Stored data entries
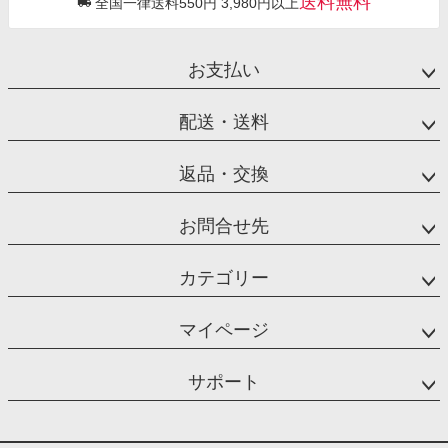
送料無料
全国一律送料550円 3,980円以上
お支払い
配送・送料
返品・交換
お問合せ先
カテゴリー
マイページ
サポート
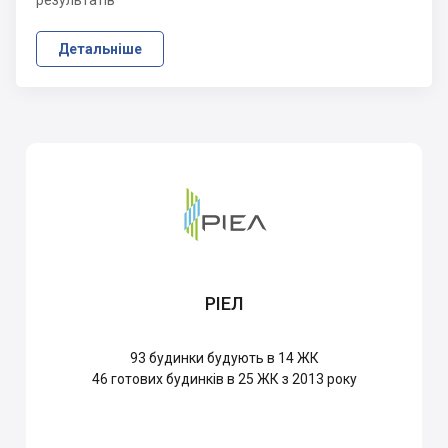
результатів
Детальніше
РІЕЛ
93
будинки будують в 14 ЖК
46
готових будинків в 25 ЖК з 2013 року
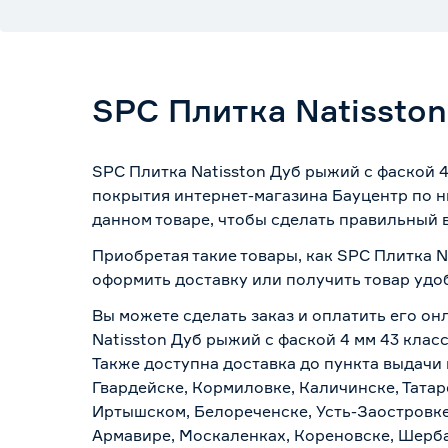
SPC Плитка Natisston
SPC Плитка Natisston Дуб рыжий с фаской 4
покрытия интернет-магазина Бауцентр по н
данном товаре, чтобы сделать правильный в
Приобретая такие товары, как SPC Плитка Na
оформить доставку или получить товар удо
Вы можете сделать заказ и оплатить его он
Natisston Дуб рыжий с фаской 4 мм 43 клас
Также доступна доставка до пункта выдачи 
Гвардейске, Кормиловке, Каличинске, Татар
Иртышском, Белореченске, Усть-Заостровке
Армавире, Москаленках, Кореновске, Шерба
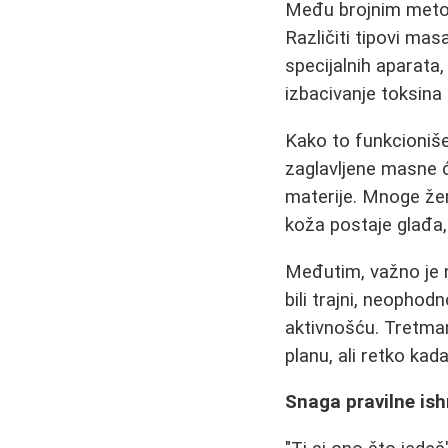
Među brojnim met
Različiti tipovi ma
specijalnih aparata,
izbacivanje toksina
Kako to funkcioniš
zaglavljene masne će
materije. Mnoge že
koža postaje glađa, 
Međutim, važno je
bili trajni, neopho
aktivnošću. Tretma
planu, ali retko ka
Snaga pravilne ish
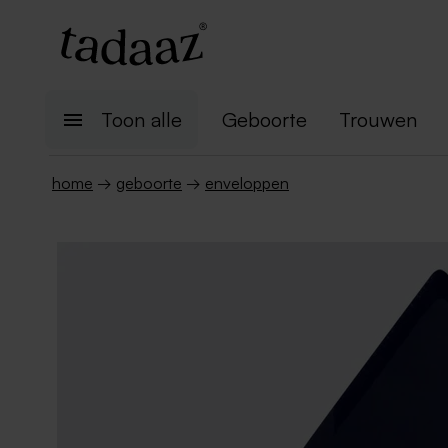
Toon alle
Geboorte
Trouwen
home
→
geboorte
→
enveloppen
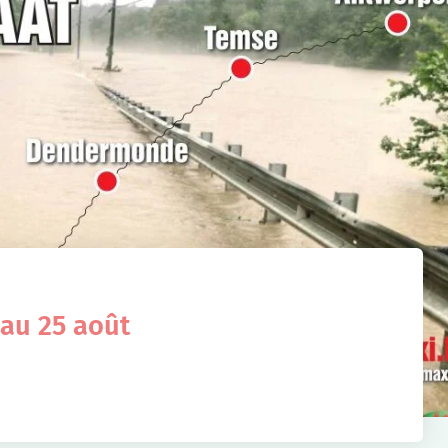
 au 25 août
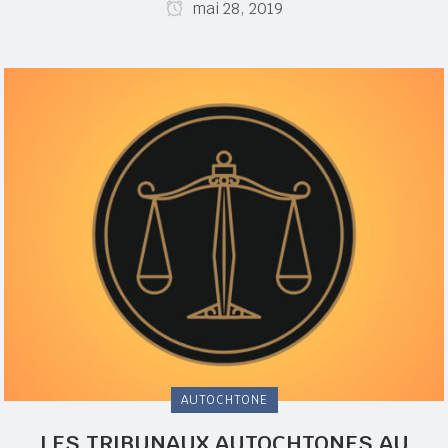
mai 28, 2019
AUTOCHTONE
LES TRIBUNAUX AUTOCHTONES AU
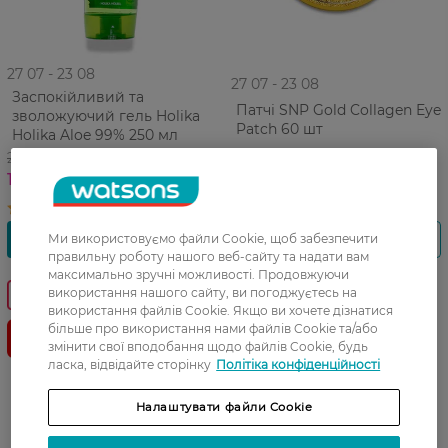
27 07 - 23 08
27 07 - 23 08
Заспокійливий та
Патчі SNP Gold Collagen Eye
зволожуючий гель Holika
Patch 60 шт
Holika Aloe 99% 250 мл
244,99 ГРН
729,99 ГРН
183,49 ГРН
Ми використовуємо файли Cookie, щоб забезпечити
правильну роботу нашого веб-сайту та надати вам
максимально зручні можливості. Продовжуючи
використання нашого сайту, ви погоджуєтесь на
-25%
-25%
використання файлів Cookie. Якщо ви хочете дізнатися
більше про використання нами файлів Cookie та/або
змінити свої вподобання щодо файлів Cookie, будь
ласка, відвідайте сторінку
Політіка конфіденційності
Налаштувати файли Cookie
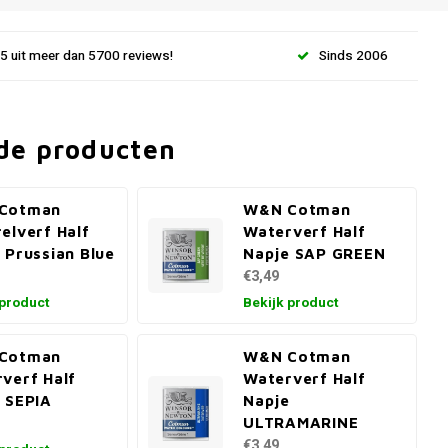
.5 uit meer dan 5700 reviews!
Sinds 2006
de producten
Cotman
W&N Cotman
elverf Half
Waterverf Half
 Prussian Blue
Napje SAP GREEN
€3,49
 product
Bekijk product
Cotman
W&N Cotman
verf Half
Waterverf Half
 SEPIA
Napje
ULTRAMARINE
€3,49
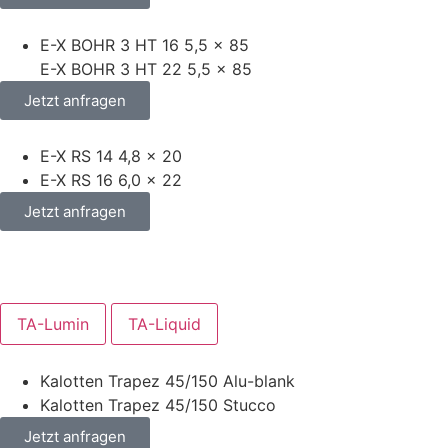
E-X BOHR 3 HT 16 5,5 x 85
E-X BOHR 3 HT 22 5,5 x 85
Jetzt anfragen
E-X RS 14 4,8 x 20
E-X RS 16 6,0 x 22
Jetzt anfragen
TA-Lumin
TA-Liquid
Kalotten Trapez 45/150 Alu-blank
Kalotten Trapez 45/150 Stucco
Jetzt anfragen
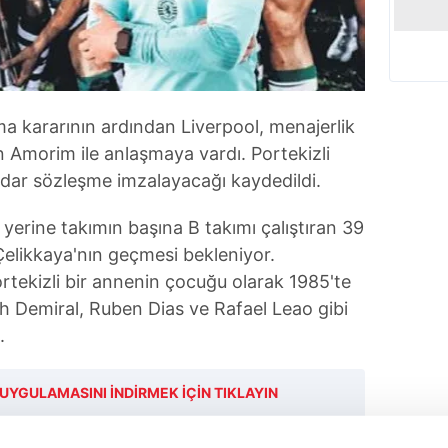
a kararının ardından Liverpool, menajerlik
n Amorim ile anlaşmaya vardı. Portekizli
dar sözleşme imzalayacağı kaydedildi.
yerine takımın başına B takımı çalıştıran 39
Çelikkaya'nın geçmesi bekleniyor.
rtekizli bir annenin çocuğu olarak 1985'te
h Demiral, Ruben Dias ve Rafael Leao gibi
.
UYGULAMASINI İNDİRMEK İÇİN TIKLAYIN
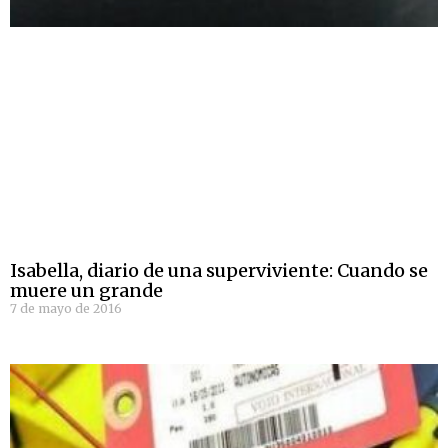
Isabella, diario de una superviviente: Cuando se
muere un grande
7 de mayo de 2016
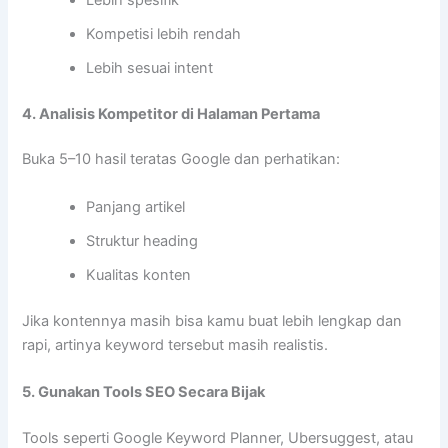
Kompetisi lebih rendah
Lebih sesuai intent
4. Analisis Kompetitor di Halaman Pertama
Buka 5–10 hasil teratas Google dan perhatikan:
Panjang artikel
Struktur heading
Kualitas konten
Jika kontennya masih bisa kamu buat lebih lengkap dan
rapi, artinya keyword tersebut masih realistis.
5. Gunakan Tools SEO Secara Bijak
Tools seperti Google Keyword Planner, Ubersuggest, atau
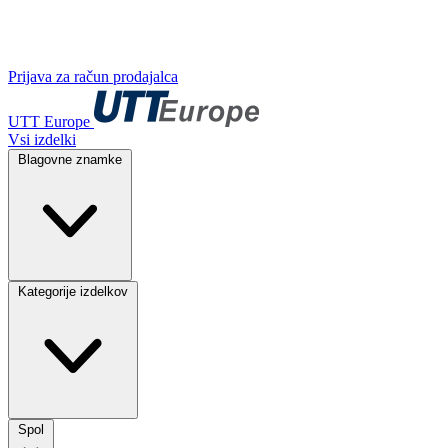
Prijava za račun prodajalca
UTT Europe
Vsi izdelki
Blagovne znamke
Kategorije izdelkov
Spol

§ YOUR INSTRUCTIONS
Return all the data exactly, pictures omitted.

§ RESPONSE FOR THIS EXERCISE
送料無料
全国一律送料550円 3,980円以上
お支払い
配送・送料
返品・交換
お問合せ先
カテゴリー
マイページ
サポート
результатів
Детальніше
РІЕЛ
93
будинки будують в 14 ЖК
46
готових будинків в 25 ЖК з 2013 року
SPC Плитка Natisston
SPC Плитка Natisston Дуб рыжий с фаской 4
покрытия интернет-магазина Бауцентр по н
данном товаре, чтобы сделать правильный в
Приобретая такие товары, как SPC Плитка Na
оформить доставку или получить товар удо
Вы можете сделать заказ и оплатить его он
Natisston Дуб рыжий с фаской 4 мм 43 клас
Также доступна доставка до пункта выдачи 
Гвардейске, Кормиловке, Каличинске, Татар
Иртышском, Белореченске, Усть-Заостровке
Армавире, Москаленках, Кореновске, Шерба
Među brojnim met
Različiti tipovi ma
specijalnih aparata,
izbacivanje toksina
Kako to funkcioniš
zaglavljene masne će
materije. Mnoge že
koža postaje glađa, 
Međutim, važno je
bili trajni, neopho
aktivnošću. Tretma
planu, ali retko ka
Snaga pravilne ish
Toon alle
Geboorte
Trouwen
home
→
geboorte
→
enveloppen
 au 25 août
mai 28, 2019
AUTOCHTONE
LES TRIBUNAUX AUTOCHTONES AU
27 07 - 23 08
27 07 - 23 08
Заспокійливий та
Патчі SNP Gold Collagen Eye
зволожуючий гель Holika
Patch 60 шт
Holika Aloe 99% 250 мл
244,99 ГРН
729,99 ГРН
183,49 ГРН
Ми використовуємо файли Cookie, щоб забезпечити
правильну роботу нашого веб-сайту та надати вам
максимально зручні можливості. Продовжуючи
використання нашого сайту, ви погоджуєтесь на
-25%
-25%
використання файлів Cookie. Якщо ви хочете дізнатися
більше про використання нами файлів Cookie та/або
змінити свої вподобання щодо файлів Cookie, будь
ласка, відвідайте сторінку
Політіка конфіденційності
Налаштувати файли Cookie
.5 uit meer dan 5700 reviews!
Sinds 2006
de producten
Cotman
W&N Cotman
elverf Half
Waterverf Half
 Prussian Blue
Napje SAP GREEN
€3,49
 product
Bekijk product
Cotman
W&N Cotman
verf Half
Waterverf Half
 SEPIA
Napje
ULTRAMARINE
€3,49
E-X BOHR 3 HT 16 5,5 x 85
E-X BOHR 3 HT 22 5,5 x 85
Jetzt anfragen
E-X RS 14 4,8 x 20
E-X RS 16 6,0 x 22
Jetzt anfragen
TA-Lumin
TA-Liquid
Kalotten Trapez 45/150 Alu-blank
Kalotten Trapez 45/150 Stucco
Jetzt anfragen
a kararının ardından Liverpool, menajerlik
n Amorim ile anlaşmaya vardı. Portekizli
dar sözleşme imzalayacağı kaydedildi.
yerine takımın başına B takımı çalıştıran 39
Çelikkaya'nın geçmesi bekleniyor.
rtekizli bir annenin çocuğu olarak 1985'te
h Demiral, Ruben Dias ve Rafael Leao gibi
.
UYGULAMASINI İNDİRMEK İÇİN TIKLAYIN
Isabella, diario de una superviviente: Cuando se
muere un grande
7 de mayo de 2016
Kompetisi lebih rendah
Lebih sesuai intent
4. Analisis Kompetitor di Halaman Pertama
Buka 5–10 hasil teratas Google dan perhatikan:
Panjang artikel
Struktur heading
Kualitas konten
Jika kontennya masih bisa kamu buat lebih lengkap dan
rapi, artinya keyword tersebut masih realistis.
5. Gunakan Tools SEO Secara Bijak
Tools seperti Google Keyword Planner, Ubersuggest, atau
Prijava za račun prodajalca
UTT Europe
Vsi izdelki
Blagovne znamke
Kategorije izdelkov
Spol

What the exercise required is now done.